Written by: Tim Radford
UN experts have found a new way to limit climate change, save lives, save the economy and reduce crop losses. It’s simple: start reducing emissions of the natural gas methane and bring them down by 45 percent in one generation. Drastic methane cuts can work wonders for the global climate.
Methane − also known as marsh gas − is a potent greenhouse gas and a dangerous air pollutant. According to a new UN Environment Programme (UNEP) assessment, a cut of approaching half of emissions by 2045 would prevent an estimated 260,000 premature deaths, save 775,000 asthma-related visits to hospital, and prevent 73 billion hours of labour lost because of extreme temperatures and annual crop losses of 25 million tonnes.
“Cutting methane is the strongest lever we have to slow climate change over the next 25 years and complements necessary efforts to reduce carbon dioxide,” said Inger Andersen, UNEP’s executive director.
“The benefits to society, economies and the environment are numerous and far outweigh the cost.
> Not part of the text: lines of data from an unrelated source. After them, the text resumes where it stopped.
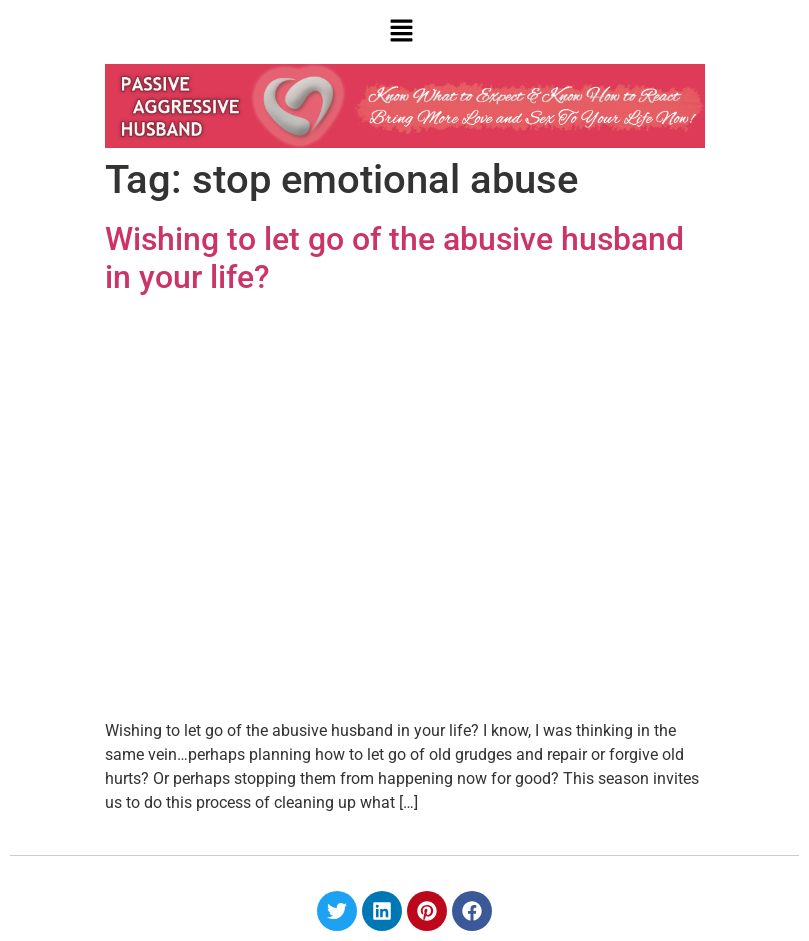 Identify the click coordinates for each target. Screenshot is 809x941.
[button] (402, 32) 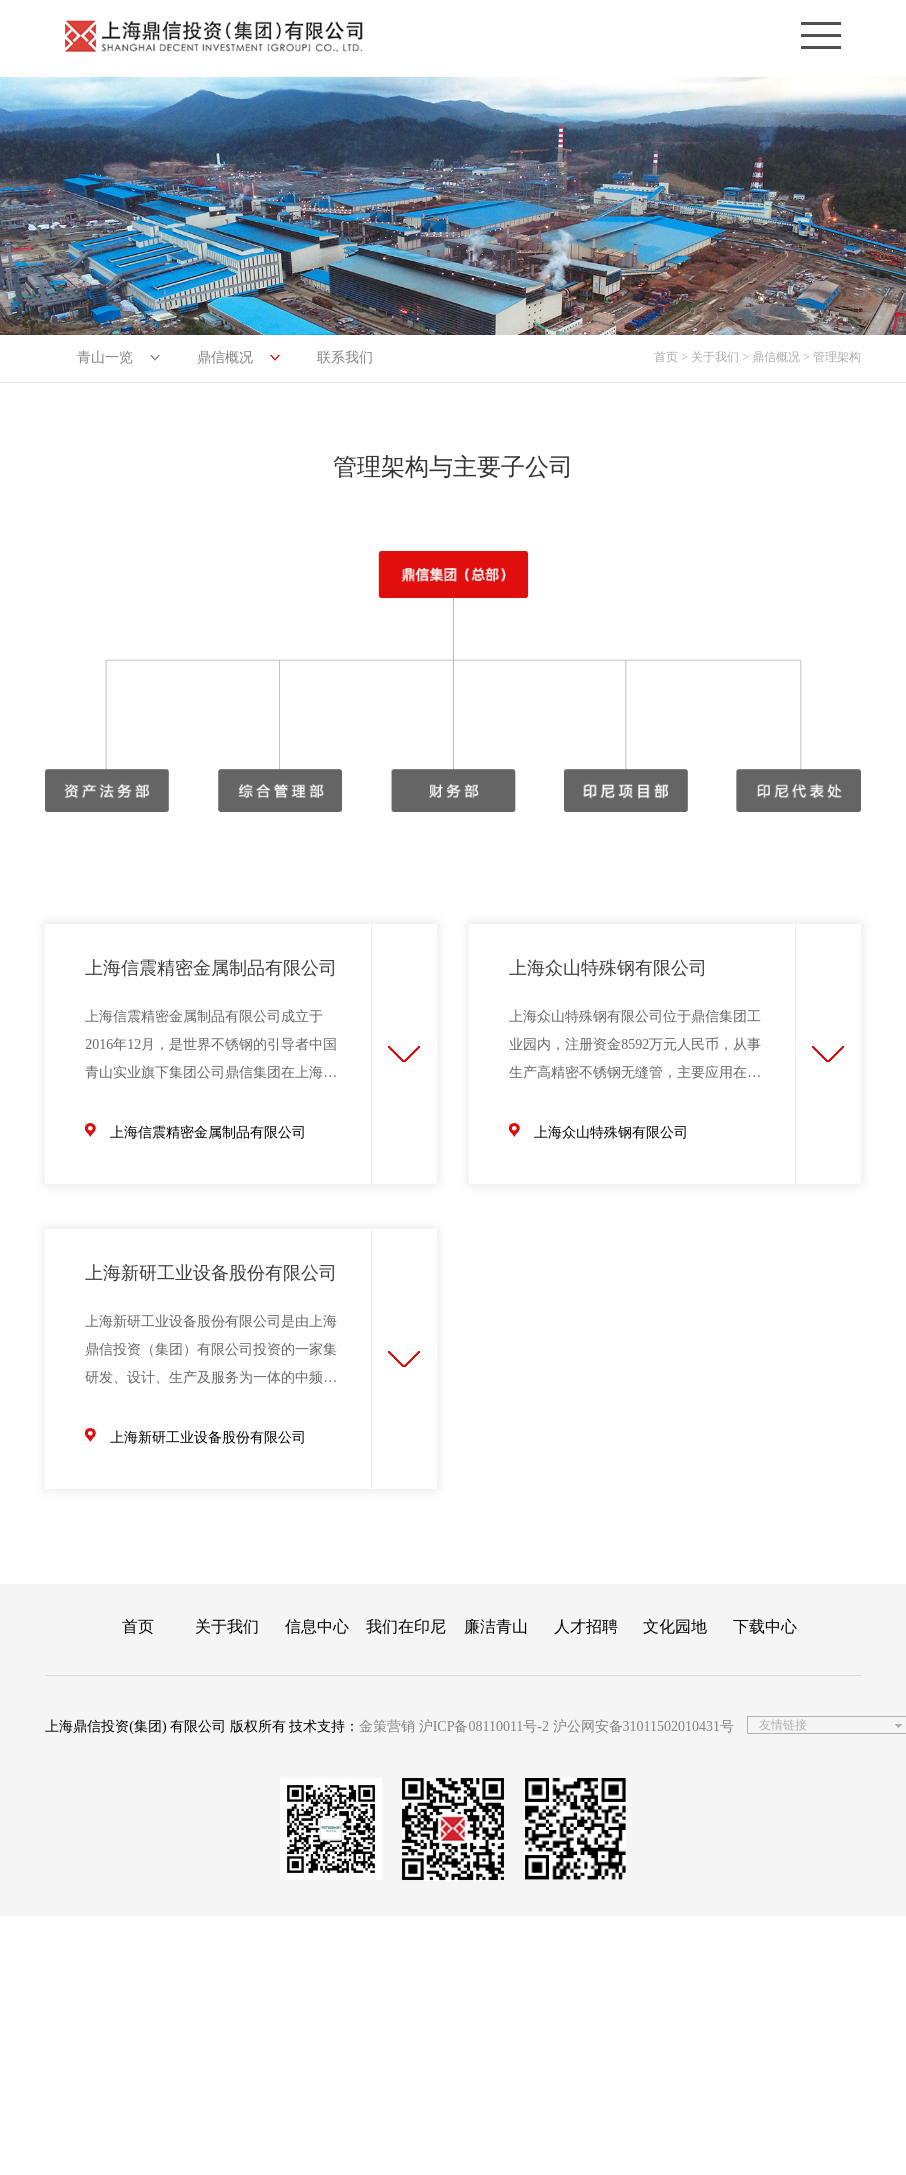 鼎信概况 (225, 357)
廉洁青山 (496, 1626)
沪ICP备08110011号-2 (484, 1726)
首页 (666, 357)
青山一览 (105, 357)
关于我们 (227, 1626)
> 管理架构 (832, 357)
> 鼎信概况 (771, 357)
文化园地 (675, 1626)
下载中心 (765, 1626)
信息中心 (317, 1626)
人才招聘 (586, 1626)
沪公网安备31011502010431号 (643, 1726)
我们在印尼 (406, 1626)
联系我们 (345, 357)
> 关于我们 (710, 357)
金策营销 (387, 1726)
We need international cooperation to urgently reduce methane emissions as much as possible this decade.”
The proposal is unlikely to meet with any argument from the world’s climate scientists, who have welcomed the report and its conclusions. “Seldom in the world of climate change action is there a solution so stuffed with win-wins,” said Dave Reay of the University of Edinburgh’s climate change institute.
“This blunt report makes clear that slashing emissions of methane − a powerful but short-lived greenhouse gas − will deliver large and rapid benefits for the climate, air quality, human health, agriculture, and the economy too.”
And Joeri Rogelj, who directs research at the Grantham Institute of Imperial College London, said: “Methane occupies a special place in the land of climate pollutants.
“It’s the second most important greenhouse gas, after carbon dioxide; its emissions can be reduced rapidly with readily available measures and this can impact temperature over the next decades; and finally, it not only causes climate damage, but also air pollution that leads to hundreds of thousands of premature deaths and crop harvest losses. Together, this costs the economy billions.”
Methane accounts for almost one-fifth of global greenhouse gas emissions: about 30 percent of the warming in the last 200 years can be attributed to methane, escaping from oil fields and refineries; from the stomachs of cattle and other ruminants; from burning peatlands and thawing permafrost.
And prompt and determined action to reduce methane would, UNEP argues, deliver swift results. Molecule for molecule, it is many times more potent as a warming agent than carbon dioxide, but much shorter-lived. Carbon dioxide lingers in the atmosphere for 100 years or more; methane has a lifetime of about 10 years.
Atmospheric methane is a key component in the formation of low-level ozone in polluted cities: ozone pollution or smog is blamed for around half a million premature deaths per year. It also diminishes growth and reduces crop productivity. And best of all, the researchers agree, is that industries, researchers and conservationists all know ways of effectively stopping its release into the atmosphere: it could be reduced by a third just in the next 10 years.
Top-priority pollutant
That is because the oil and gas sector releases, through leaks and escapes, almost 23 percent. Around 12 percent escapes from decomposing waste in landfill sites; 32 percent escapes from livestock and 8 percent from rice cultivation.
Almost two thirds of the action the report recommends could be undertaken at low cost but − as the researchers keep saying − high rewards in health, agriculture and global temperature control. The pay-off could be measurable: with global action on a sufficient and determined scale, the world could reduce potential global average warming by 0.3C by 2025.
In the last century, the world has already warmed in response to greenhouse gas emissions by more than 1°C, and is on course to rise by 2100 by more than 3°C above the long-term average for almost all human history.
But global agreement in Paris in 2015 set a target by 2100 of “well below” 2°C − shorthand for an ideal limit of 1.5°C. Right now, this target looks increasingly optimistic. Drastic methane cuts could help. The US, the European Union, Russia and many of the world’s oil-producing nations have already announced plans to act.
“It is by far the top-priority short-lived climate pollutant that we need to tackle to keep 1.5°C within reach,” said Rick Duke, once a climate adviser to US President Obama and now part of President Joe Biden’s climate team. “The United States is committed to driving down methane emissions both at home and globally.”
This article is published courtesy of the Climate News Network.